Os segredos da hipnose
À primeira vista, a idéia de se submeter a uma cirurgia com pouca ou nenhuma anestesia, apenas hipnotizado, é perturbadora. O medo de sentir dor ainda traumatiza o ser humano. Mesmo assim, essa escolha tem sido feita por um número cada vez maior de pacientes. Em centros como o Hospital de Liège, na Bélgica, e o London’s Middlesex Hospital, na Inglaterra, operações sob o efeito da hipnose já são rotineiras. No Brasil, a técnica está atraindo quem precisa fazer uma intervenção ou mesmo um exame mais desconfortável, como a ressonância magnética. Durante esse procedimento, é preciso que o doente fique imóvel por longos minutos, uma façanha para quem está ansioso para saber o que tem. Na Clínica Cedirp, de Ribeirão Preto (SP), 12 pacientes são hipnotizados por semana antes de passar pelo exame. “Anos atrás, eles eram raros”, conta a anestesista Cristiane Nogueira, que aplica a técnica. Todo esse movimento é reflexo de uma espécie de volta triunfal da hipnose, método em que um especialista sugere ao paciente alterações nas sensações, percepções, pensamentos e no comportamento. Usada há milênios, a técnica experimentou altos e baixos ao longo da história e, durante um bom tempo, tornou-se apenas pretexto para exibições de entretenimento. Hoje, é uma ferramenta de trabalho usada na medicina, psicologia e odontologia. E uma das áreas nas quais ela é mais utilizada é no alívio da dor. Centros renomados como o Hospital das Clínicas e o do Câncer, em São Paulo, aplicam a hipnose para diminuir o sofrimento dos doentes. Nos Estados Unidos, o método é usado no Memorial Sloan-Kettering Cancer Center, um dos mais importantes do mundo. “Adotamos também para atenuar a dor de crianças”, conta Andrew Vickers, pesquisador da instituição.
O retorno da hipnose a instituições respeitáveis, com indicações para patologias tão distintas, está fundamentado em um conhecimento mais amplo do método. Sabe-se que o transe leva a um estado alterado de consciência que torna o indivíduo mais aberto a sugestões de mudança. Mágica? Não. Tudo indica que se trata de um fenômeno físico, como revela um dos últimos estudos sobre o tema. O trabalho, feito na Universidade de Columbia (EUA), mostra que o funcionamento do cérebro sofre profundas modificações na maneira de processar as informações durante o transe. As sugestões do hipnotizador mudam o que as pessoas vêem, ouvem, sentem ou acreditam ser verdade. “Pode-se ativar a área que processa a dor sem que o doente tenha passado por estímulos dolorosos. Ele também sentirá calor ou frio, caso seja induzido a isso. E, teoricamente, poderá deixar de ter essas sensações”, diz Amir Raz, autor do trabalho.
Essa condição ajudaria
a explicar o mecanismo de ação do método. No alívio da dor, a sugestão
estimularia a fabricação pelo corpo de substâncias analgésicas. Mas os cientistas querem saber mais. Na Suíça, pesquisadores da Universidade de Basiléia mostraram que a técnica diminui os sintomas da rinite. Em Israel, a Universidade Soroka verificou que a hipnose pode auxiliar mulheres em tratamento para ter filhos. Na Universidade de Innsbruck, na Áustria, constatou-se que o método é eficiente para acalmar crianças em exames urológicos. Nos Estados Unidos, estudiosos da Universidade de Harvard perceberam que a hipnose acelera a cicatrização e a consolidação de fraturas. “Os pacientes também manifestam menos dor e infecções”, conta a psicóloga Carol Ginandes.

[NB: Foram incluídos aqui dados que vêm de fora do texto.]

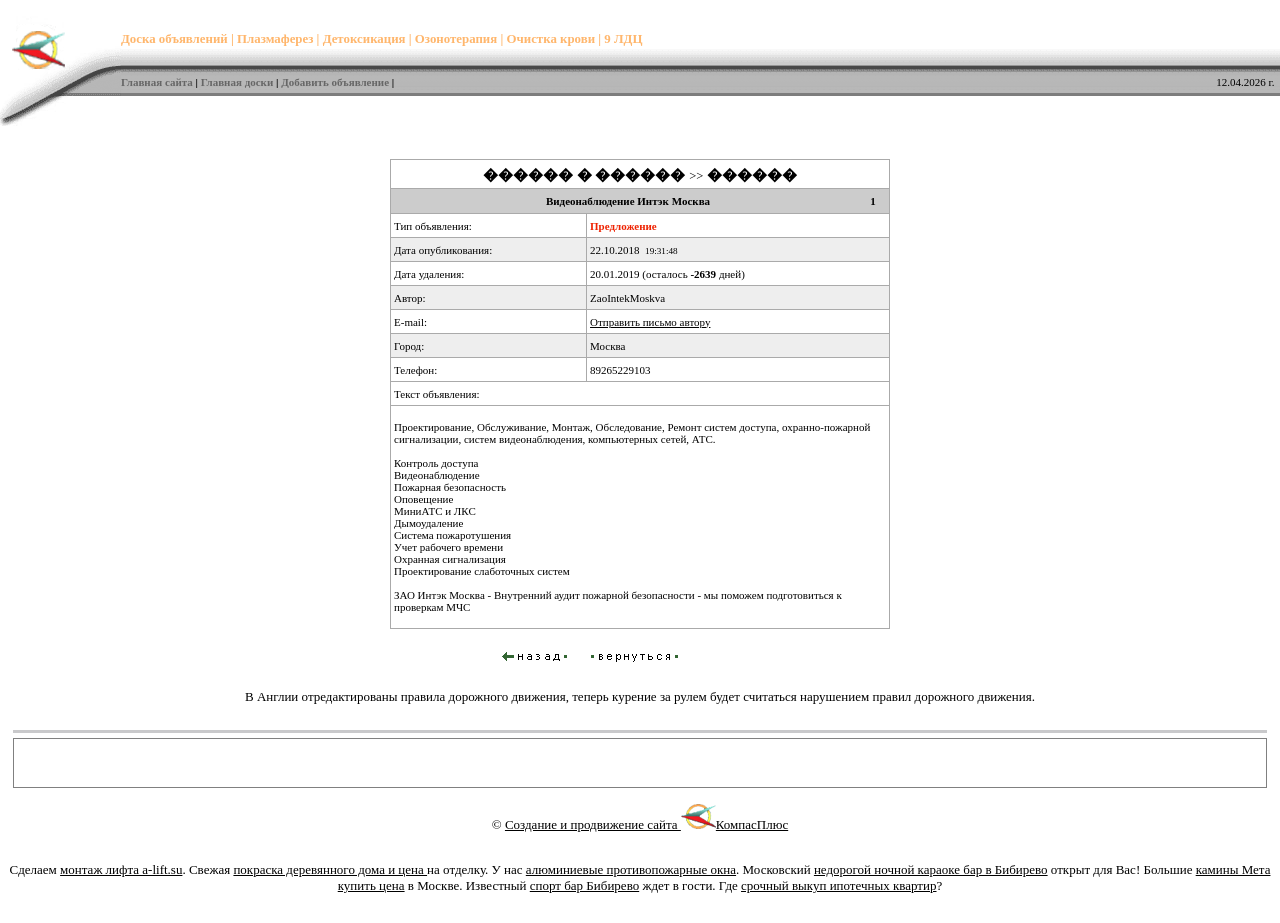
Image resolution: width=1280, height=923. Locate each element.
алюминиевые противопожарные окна (631, 869)
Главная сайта (157, 82)
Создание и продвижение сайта (610, 824)
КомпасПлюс (752, 824)
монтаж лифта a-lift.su (121, 869)
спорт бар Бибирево (584, 885)
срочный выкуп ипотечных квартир (838, 885)
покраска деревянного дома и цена (330, 869)
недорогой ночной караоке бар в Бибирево (931, 869)
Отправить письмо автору (650, 322)
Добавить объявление (335, 82)
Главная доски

No Brasil, só médicos, dentistas e psicólogos treinados por entidades qualificadas podem usar a técnica. “Esse cuidado é decisivo”, alerta a psiquiatra Sofia Bauer, de Belo Horizonte. O caso da consultora de marketing Sandra de Silva, de São Paulo, serve de exemplo. Na tentativa de deixar o cigarro, ela submeteu-se a uma sessão com um terapeuta sem formação. Não deu certo. “Ficamos três horas tentando. Ele disse que não entendia o que acontecia comigo”, lembra ela, que não quer mais repetir a experiência. Hipnose, de fato, pode ser útil. Mas a lei número 1, neste trabalho, é entregar o cérebro e seus caminhos misteriosos a um profissional responsável.